*Goal of the exercise*
Count the lines below containing "anniversary". Number only.

[Stored data entries]
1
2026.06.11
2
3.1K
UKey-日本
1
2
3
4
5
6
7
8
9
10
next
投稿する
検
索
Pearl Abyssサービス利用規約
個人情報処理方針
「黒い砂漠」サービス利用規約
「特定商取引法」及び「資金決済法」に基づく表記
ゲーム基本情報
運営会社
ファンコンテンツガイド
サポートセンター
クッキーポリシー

--

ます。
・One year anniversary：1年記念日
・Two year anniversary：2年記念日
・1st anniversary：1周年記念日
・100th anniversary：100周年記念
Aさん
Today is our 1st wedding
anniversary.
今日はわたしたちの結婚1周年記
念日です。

*Solution for this task*
5